Dataset items:

--- START ---

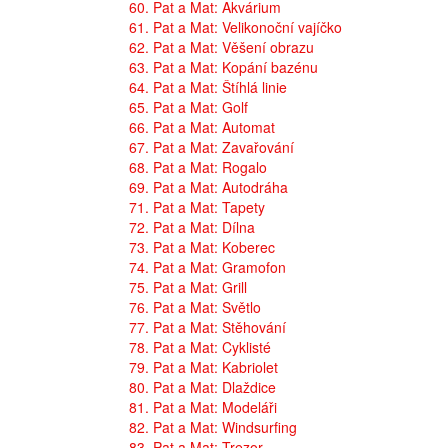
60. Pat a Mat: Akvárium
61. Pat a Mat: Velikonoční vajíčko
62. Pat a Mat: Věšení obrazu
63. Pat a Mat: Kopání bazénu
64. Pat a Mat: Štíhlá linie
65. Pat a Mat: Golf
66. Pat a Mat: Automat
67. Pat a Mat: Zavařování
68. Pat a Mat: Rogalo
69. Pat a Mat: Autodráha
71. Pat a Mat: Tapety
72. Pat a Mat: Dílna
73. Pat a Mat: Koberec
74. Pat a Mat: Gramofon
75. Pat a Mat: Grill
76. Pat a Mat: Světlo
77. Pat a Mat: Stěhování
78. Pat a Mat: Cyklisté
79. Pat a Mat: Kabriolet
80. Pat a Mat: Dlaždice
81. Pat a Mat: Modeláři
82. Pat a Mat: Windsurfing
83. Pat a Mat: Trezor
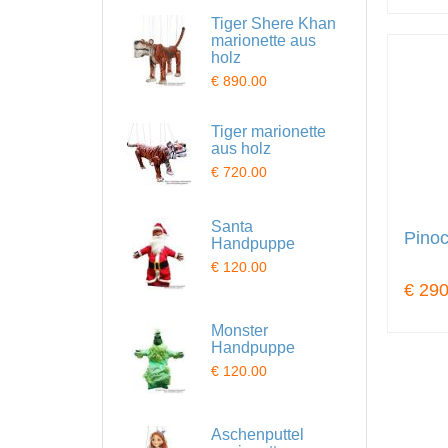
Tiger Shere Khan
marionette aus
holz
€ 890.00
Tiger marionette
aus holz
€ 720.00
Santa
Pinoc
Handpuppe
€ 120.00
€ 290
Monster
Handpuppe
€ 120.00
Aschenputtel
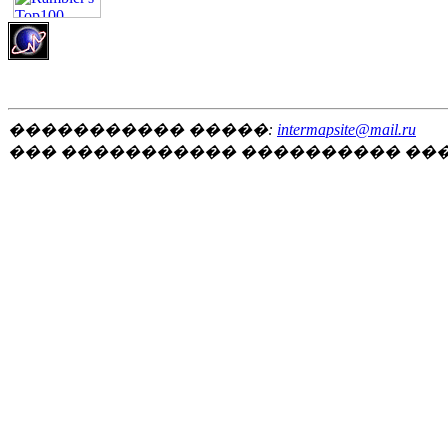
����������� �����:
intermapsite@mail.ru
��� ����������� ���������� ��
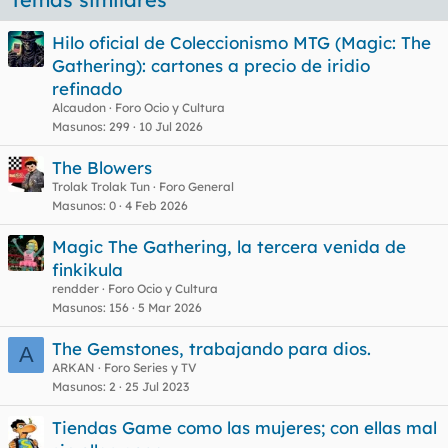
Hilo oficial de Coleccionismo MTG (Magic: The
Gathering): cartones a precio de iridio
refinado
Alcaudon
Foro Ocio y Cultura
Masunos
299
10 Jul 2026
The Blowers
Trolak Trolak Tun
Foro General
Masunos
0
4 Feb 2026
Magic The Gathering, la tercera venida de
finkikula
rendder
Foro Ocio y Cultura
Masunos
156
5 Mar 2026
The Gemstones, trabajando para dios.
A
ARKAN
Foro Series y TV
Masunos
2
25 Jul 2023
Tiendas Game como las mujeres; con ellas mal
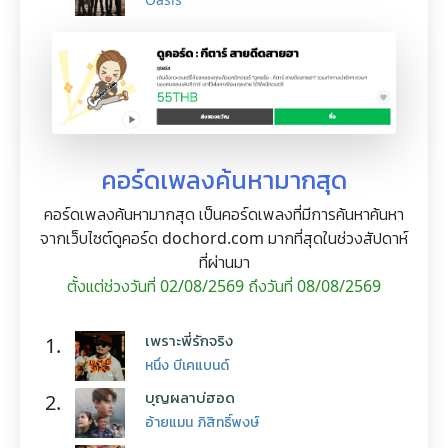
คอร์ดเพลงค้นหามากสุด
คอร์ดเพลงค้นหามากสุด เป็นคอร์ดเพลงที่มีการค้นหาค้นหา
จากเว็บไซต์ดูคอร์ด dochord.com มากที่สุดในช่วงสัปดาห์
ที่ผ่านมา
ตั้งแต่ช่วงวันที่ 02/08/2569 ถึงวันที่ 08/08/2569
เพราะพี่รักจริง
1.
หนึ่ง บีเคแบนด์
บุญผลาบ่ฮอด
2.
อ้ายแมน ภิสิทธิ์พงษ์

--- END ---

Exercise:
Omit the pictures and copy the records above exactly.

Completed exercise:
60. Pat a Mat: Akvárium
61. Pat a Mat: Velikonoční vajíčko
62. Pat a Mat: Věšení obrazu
63. Pat a Mat: Kopání bazénu
64. Pat a Mat: Štíhlá linie
65. Pat a Mat: Golf
66. Pat a Mat: Automat
67. Pat a Mat: Zavařování
68. Pat a Mat: Rogalo
69. Pat a Mat: Autodráha
71. Pat a Mat: Tapety
72. Pat a Mat: Dílna
73. Pat a Mat: Koberec
74. Pat a Mat: Gramofon
75. Pat a Mat: Grill
76. Pat a Mat: Světlo
77. Pat a Mat: Stěhování
78. Pat a Mat: Cyklisté
79. Pat a Mat: Kabriolet
80. Pat a Mat: Dlaždice
81. Pat a Mat: Modeláři
82. Pat a Mat: Windsurfing
83. Pat a Mat: Trezor
Tiger Shere Khan
marionette aus
holz
€ 890.00
Tiger marionette
aus holz
€ 720.00
Santa
Pinoc
Handpuppe
€ 120.00
€ 290
Monster
Handpuppe
€ 120.00
Aschenputtel
����������� �����:
intermapsite@mail.ru
��� ����������� ���������� ��
Hilo oficial de Coleccionismo MTG (Magic: The
Gathering): cartones a precio de iridio
refinado
Alcaudon
Foro Ocio y Cultura
Masunos
299
10 Jul 2026
The Blowers
Trolak Trolak Tun
Foro General
Masunos
0
4 Feb 2026
Magic The Gathering, la tercera venida de
finkikula
rendder
Foro Ocio y Cultura
Masunos
156
5 Mar 2026
The Gemstones, trabajando para dios.
A
ARKAN
Foro Series y TV
Masunos
2
25 Jul 2023
Tiendas Game como las mujeres; con ellas mal
คอร์ดเพลงค้นหามากสุด
คอร์ดเพลงค้นหามากสุด เป็นคอร์ดเพลงที่มีการค้นหาค้นหา
จากเว็บไซต์ดูคอร์ด dochord.com มากที่สุดในช่วงสัปดาห์
ที่ผ่านมา
ตั้งแต่ช่วงวันที่ 02/08/2569 ถึงวันที่ 08/08/2569
เพราะพี่รักจริง
1.
หนึ่ง บีเคแบนด์
บุญผลาบ่ฮอด
2.
อ้ายแมน ภิสิทธิ์พงษ์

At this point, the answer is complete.